I came across the fundamental result in operator algebras that any $C^*$-algebra can be embedded in some $B(H)$.
Is there some characterization of a $C^*$-algebra (or von Neumann algebra) $A$ such that $H$ can be chosen to be
- separable?
- finite dimensional?
How rare/common/special are such situations?
(Apologies if this is a trivial question as I'm not advanced in my studies for this.)
I am only adding details to what has been already stated in the comment section.
If $A$ is finite dimensional, then $A=\bigoplus_{i=1}^nM_{k_i}$, and since $M_k\cong\mathbb{B}(\mathbb{C}^k)$ we have that $A$ can be embedded as the diagonal operators in $\mathbb{B}(\bigoplus_{i=1}^n\mathbb{C}^{k_i})$. On the other hand, if $A\subset\mathbb{B}(\mathcal{H})$ where $\mathcal{H}$ is finite dimensional, then $\mathbb{B}(\mathcal{H})$ is finite dimensional so $A$ is finite dimensional. Thus a $C^*$-algebra admits a faithful representation on a finite dimensional Hilbert space if and only if it is of finite dimension.
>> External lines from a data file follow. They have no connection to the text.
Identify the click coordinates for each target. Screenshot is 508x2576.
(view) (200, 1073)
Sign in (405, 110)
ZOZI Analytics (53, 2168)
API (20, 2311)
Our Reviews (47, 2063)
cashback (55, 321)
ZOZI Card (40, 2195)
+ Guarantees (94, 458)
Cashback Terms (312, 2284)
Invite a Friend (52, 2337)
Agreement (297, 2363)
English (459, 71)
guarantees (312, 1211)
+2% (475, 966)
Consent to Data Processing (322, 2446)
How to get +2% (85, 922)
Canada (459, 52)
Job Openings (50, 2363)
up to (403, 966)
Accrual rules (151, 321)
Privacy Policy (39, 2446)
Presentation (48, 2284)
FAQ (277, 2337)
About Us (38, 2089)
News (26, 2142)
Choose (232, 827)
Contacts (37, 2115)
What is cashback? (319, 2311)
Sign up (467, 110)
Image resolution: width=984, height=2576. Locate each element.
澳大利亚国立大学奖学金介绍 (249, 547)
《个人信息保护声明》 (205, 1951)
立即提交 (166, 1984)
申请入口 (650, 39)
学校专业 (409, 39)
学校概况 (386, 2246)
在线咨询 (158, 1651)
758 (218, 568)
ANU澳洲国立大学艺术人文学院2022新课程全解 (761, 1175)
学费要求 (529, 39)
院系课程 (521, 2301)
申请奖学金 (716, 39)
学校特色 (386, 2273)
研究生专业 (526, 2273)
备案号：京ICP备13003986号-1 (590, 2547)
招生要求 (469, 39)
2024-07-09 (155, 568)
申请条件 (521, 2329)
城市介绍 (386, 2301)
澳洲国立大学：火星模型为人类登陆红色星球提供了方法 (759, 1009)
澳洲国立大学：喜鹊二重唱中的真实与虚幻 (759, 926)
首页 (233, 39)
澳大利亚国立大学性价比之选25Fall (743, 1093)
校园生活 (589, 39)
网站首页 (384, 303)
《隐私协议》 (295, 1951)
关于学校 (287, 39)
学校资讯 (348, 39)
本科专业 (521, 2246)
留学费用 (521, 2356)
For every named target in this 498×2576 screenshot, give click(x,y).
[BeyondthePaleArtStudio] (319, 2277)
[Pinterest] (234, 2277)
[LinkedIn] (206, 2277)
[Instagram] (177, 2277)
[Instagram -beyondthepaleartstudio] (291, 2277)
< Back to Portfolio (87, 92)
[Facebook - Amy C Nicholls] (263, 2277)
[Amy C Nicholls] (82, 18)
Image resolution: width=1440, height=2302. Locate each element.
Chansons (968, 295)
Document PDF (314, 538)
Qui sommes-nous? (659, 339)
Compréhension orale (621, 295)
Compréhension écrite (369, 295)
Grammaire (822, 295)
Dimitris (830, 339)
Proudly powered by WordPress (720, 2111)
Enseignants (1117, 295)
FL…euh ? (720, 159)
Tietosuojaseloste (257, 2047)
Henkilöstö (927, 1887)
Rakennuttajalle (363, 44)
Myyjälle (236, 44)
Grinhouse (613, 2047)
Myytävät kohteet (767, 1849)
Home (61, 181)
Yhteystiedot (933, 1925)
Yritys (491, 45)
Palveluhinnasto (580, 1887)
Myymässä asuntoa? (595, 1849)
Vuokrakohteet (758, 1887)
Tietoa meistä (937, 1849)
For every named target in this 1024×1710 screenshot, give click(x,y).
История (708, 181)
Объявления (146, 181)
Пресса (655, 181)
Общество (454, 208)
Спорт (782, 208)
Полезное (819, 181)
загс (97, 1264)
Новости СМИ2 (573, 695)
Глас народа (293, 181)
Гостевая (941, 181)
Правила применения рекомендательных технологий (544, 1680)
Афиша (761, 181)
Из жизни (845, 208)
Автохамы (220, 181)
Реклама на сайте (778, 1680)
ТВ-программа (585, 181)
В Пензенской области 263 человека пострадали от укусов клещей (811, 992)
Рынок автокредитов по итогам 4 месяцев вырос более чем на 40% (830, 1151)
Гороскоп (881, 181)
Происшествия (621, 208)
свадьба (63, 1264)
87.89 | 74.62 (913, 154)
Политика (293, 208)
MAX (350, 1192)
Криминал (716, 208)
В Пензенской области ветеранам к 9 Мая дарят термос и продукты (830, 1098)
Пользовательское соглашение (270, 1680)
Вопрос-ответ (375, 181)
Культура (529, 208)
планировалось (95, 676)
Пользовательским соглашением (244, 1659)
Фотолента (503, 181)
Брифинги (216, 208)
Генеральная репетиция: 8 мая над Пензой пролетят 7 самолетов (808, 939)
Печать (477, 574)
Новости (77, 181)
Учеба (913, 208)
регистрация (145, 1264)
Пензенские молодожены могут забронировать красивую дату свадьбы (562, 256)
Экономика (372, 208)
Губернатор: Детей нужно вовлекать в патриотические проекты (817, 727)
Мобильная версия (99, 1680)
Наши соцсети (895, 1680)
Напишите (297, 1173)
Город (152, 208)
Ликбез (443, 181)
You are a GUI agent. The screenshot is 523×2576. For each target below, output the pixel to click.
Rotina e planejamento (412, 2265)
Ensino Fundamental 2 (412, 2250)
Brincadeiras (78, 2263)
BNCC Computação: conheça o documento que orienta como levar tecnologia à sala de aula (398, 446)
The interesting part is question (1). If $A$ is separable for example, then the state space $S(A)$ is separable in the weak-star topology, so, if $\{\sigma_n\}$ is a collection of states that is weak-star dense in $S(A)$, then $\sigma=\sum_{n=1}^\infty\frac{\sigma_n}{2^n}$ defines a faithful state on $A$. It is not hard to verify that the GNS representation associated to $\sigma$, namely $(\mathcal{H}_\sigma,\pi_\sigma)$, is faithful; Also, recall that the GNS space $\mathcal{H}_\sigma$ is defined as the completion of $A$ modulo $\{a\in A:\sigma(a^*a)=0\}\equiv0$ (since $\sigma$ is a faithful state), so $\mathcal{H}_\sigma$ is separable. Thus question (1) is always true for separable $C^*$-algebras.
The converse is not true: not every $C^*$-algebra that is faithfully represented on a separable Hilbert space is separable. This is the easiest thing to see: for example, $\ell^\infty\subset\mathbb{B}(\ell^2)$ as multiplication operators, $$\ell^\infty\ni x:=(x_n)\mapsto M_x:\ell^2\to\ell^2,\;\;\;M_x(y_n)=(x_ny_n)\text{ for all }(y_n)\in\ell^2,$$ but $\ell^\infty$ is well-known to be non-separable. Or, if you prefer, take any $\delta>0$ and an uncountable subset $S$ of $\mathbb{B}(\ell^2)$ so that $\|x-y\|\geq\delta$ for all $x,y\in S$ and simply consider $C^*(S)\subset\mathbb{B}(\ell^2)$; this $C^*$-algebra cannot be separable.